EXERCISE - Work out how many lines in the records below include the string "Oldenburg", and reply with that number alone.

RECORDS SHOWN -
-=-=-

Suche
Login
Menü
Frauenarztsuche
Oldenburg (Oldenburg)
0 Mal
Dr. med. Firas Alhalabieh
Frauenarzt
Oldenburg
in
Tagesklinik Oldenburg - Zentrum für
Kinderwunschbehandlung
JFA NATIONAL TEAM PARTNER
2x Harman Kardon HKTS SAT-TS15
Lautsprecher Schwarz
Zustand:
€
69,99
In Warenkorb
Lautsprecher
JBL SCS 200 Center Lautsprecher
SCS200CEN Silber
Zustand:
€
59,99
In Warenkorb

-=-=-

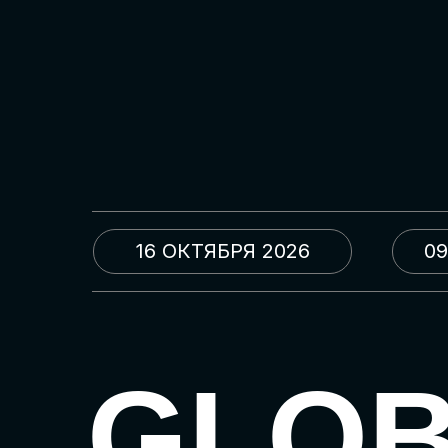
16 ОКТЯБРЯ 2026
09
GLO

-=-=-

WRITTEN SOLUTION - 3